Saved entries
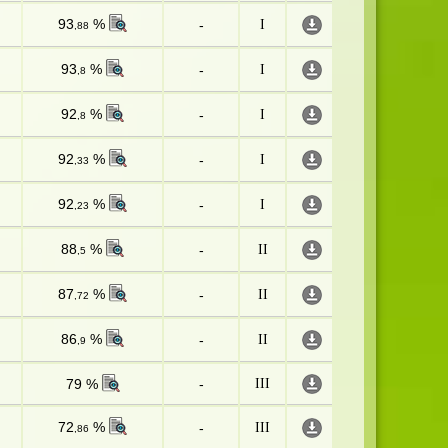
93
%
-
I
,88
93
%
-
I
,8
92
%
-
I
,8
92
%
-
I
,33
92
%
-
I
,23
88
%
-
II
,5
87
%
-
II
,72
86
%
-
II
,9
79 %
-
III
72
%
-
III
,86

**Work item:**
Transcribe every entry word for word, but omit the pictures.

**Solution to this task:**
93
%
-
I
,88
93
%
-
I
,8
92
%
-
I
,8
92
%
-
I
,33
92
%
-
I
,23
88
%
-
II
,5
87
%
-
II
,72
86
%
-
II
,9
79 %
-
III
72
%
-
III
,86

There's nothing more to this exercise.